Okay so you get unlimited calls and texts but no one ever uses more than a few thou a month.
Posted by PhilCoates over 3 years ago
Yeah but bear in mind that even with 3 i needed an aerial on the roof to get a signal into the house and then a router.
Posted by keith969 over 3 years ago
Fat lot of good this is to many of us, as here in Oxfordshire we can't even get 3G, let alone 4G. Using mobile internet I can get about 1Kbps download speed at home, useless for almost anything.
Posted by herdwick over 3 years ago
800 MHz and a bit more power should give you more speed on a rooftop or more penetration into a building.

Total spectrum and capacity is limited so the number of active users is a big factor in the user experience.

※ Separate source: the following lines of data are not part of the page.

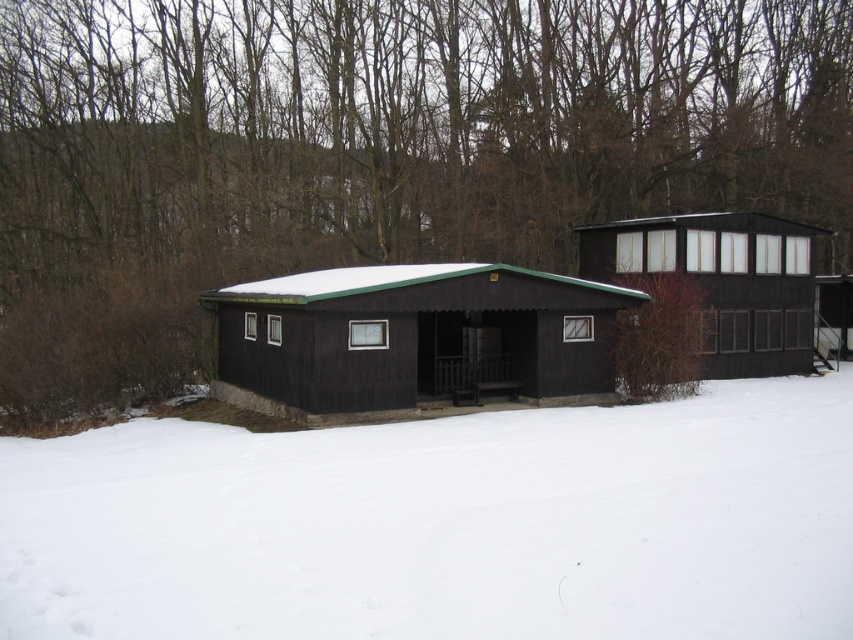 Is brown wood tree at upper center thinner than matte black cabin at upper right?

Incorrect, brown wood tree at upper center's width is not less than matte black cabin at upper right's.

Which is below, brown wood tree at upper center or matte black cabin at upper right?

matte black cabin at upper right is below.

Locate an element on the screen. The height and width of the screenshot is (640, 853). brown wood tree at upper center is located at coordinates (373, 148).

Does brown wood tree at upper center have a greater width compared to matte black cabin at center?

Yes, brown wood tree at upper center is wider than matte black cabin at center.

Does point (782, 179) lie behind point (311, 356)?

That is True.

Does point (59, 280) come farther from viewer compared to point (221, 308)?

Yes.

Find the location of a particular element. Image resolution: width=853 pixels, height=640 pixels. brown wood tree at upper center is located at coordinates (373, 148).

Who is shorter, white powdery snow at lower center or matte black cabin at center?

white powdery snow at lower center is shorter.

Is white powdery snow at lower center thinner than matte black cabin at center?

No.

Measure the distance between white powdery snow at lower center and camera.

The distance of white powdery snow at lower center from camera is 4.94 meters.

You are a GUI agent. You are given a task and a screenshot of the screen. Output one action in this format:
    pyautogui.click(x=<x>, y=<y>)
    Task: Click on the white powdery snow at lower center
    The height and width of the screenshot is (640, 853).
    Given the screenshot: What is the action you would take?
    pyautogui.click(x=445, y=524) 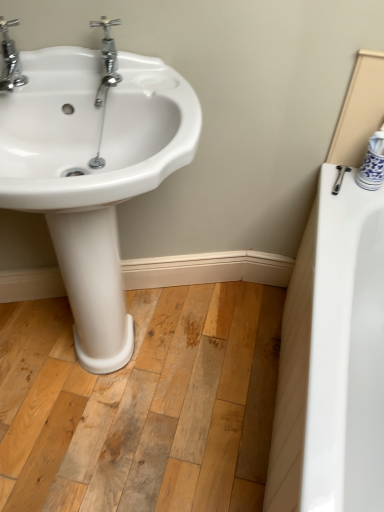 Locate an element on the screen. vacant space situated on the left part of chrome/metallic faucet at upper left, the 2th tap in the left-to-right sequence is located at coordinates (63, 77). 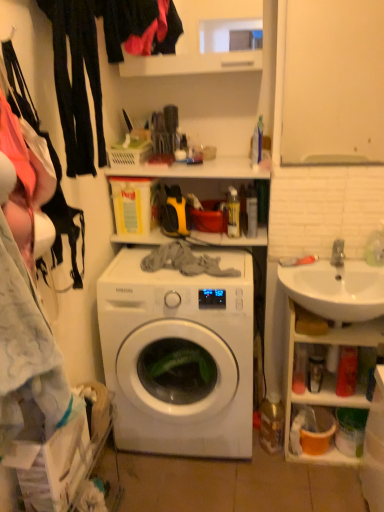 What do you see at coordinates (326, 378) in the screenshot? The width and height of the screenshot is (384, 512). I see `white glossy sink at lower right` at bounding box center [326, 378].

At what (x,y) coordinates should I click in order to perform the action: click on white ceramic sink at right. Please return your answer as a coordinate pair (x, y). This screenshot has height=512, width=384. Looking at the image, I should click on (335, 287).

Find the location of a particular element. This screenshot has height=512, width=384. white glossy sink at lower right is located at coordinates (326, 378).

Is white glossy sink at lower right oriented towards matte black fabric at upper left?

No, white glossy sink at lower right does not turn towards matte black fabric at upper left.

Is white glossy sink at lower right wider than matte black fabric at upper left?

No, white glossy sink at lower right is not wider than matte black fabric at upper left.

Can you confirm if white glossy sink at lower right is positioned to the left of matte black fabric at upper left?

No, white glossy sink at lower right is not to the left of matte black fabric at upper left.

Between point (329, 335) and point (146, 16), which one is positioned in front?

The point (146, 16) is closer to the camera.

Can you tell me how much matte black fabric at upper left and white glossy washing machine at center differ in facing direction?

The angle between the facing direction of matte black fabric at upper left and the facing direction of white glossy washing machine at center is 89.2 degrees.

Considering the relative sizes of matte black fabric at upper left and white glossy washing machine at center in the image provided, is matte black fabric at upper left bigger than white glossy washing machine at center?

Actually, matte black fabric at upper left might be smaller than white glossy washing machine at center.

Between matte black fabric at upper left and white glossy washing machine at center, which one is positioned in front?

Positioned in front is matte black fabric at upper left.

Is matte black fabric at upper left wider or thinner than white glossy washing machine at center?

matte black fabric at upper left is thinner than white glossy washing machine at center.

Considering the sizes of objects white ceramic sink at right and white glossy washing machine at center in the image provided, who is taller, white ceramic sink at right or white glossy washing machine at center?

white glossy washing machine at center.

Who is bigger, white ceramic sink at right or white glossy washing machine at center?

white glossy washing machine at center is bigger.

Between white ceramic sink at right and white glossy washing machine at center, which one is positioned behind?

white glossy washing machine at center is further from the camera.

Is point (328, 283) more distant than point (155, 336)?

Yes, point (328, 283) is behind point (155, 336).

Based on the photo, which of these two, white ceramic sink at right or white glossy sink at lower right, is wider?

white ceramic sink at right is wider.

I want to click on cabinet below the white ceramic sink at right (from a real-world perspective), so click(x=326, y=378).

From the picture: Is matte black fabric at upper left directly adjacent to white ceramic sink at right?

matte black fabric at upper left and white ceramic sink at right are not in contact.

Considering the relative positions of matte black fabric at upper left and white ceramic sink at right in the image provided, is matte black fabric at upper left in front of white ceramic sink at right?

Yes, matte black fabric at upper left is in front of white ceramic sink at right.

Considering the sizes of objects matte black fabric at upper left and white ceramic sink at right in the image provided, who is wider, matte black fabric at upper left or white ceramic sink at right?

Wider between the two is white ceramic sink at right.

From the picture: Measure the distance between matte black fabric at upper left and white ceramic sink at right.

matte black fabric at upper left and white ceramic sink at right are 1.12 meters apart from each other.

From a real-world perspective, is white glossy sink at lower right positioned above or below white ceramic sink at right?

Clearly, from a real-world perspective, white glossy sink at lower right is below white ceramic sink at right.

Which point is more forward, (327, 379) or (310, 298)?

The point (310, 298) is closer to the camera.

Based on the photo, which of these two, white glossy sink at lower right or white ceramic sink at right, is bigger?

white glossy sink at lower right is bigger.

Is matte black fabric at upper left facing away from white glossy sink at lower right?

That's not correct — matte black fabric at upper left is not looking away from white glossy sink at lower right.

From the image's perspective, which one is positioned higher, matte black fabric at upper left or white glossy sink at lower right?

matte black fabric at upper left, from the image's perspective.

Is point (170, 18) farther from camera compared to point (325, 395)?

No.

Is matte black fabric at upper left in contact with white glossy sink at lower right?

matte black fabric at upper left and white glossy sink at lower right are clearly separated.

Posted by otester over 3 years ago
To all those crying about poor speeds, you don't need much for basic web browsing, otherwise you should be out working.
Posted by ahockings over 3 years ago
4G on EE (and i think on Three if they use EEs infrastructure) will run at 1800Mhz the same as 2G AND won't "breath" like 3G does.
If you can get a 1-2 bar EE 2G signal (which would indeed be 1-4Kbps), then you would get the same signal on 4G from the same mast. However speeds would be 15-60Mbps.
800Mhz will when we get it will boost the signal strength even more.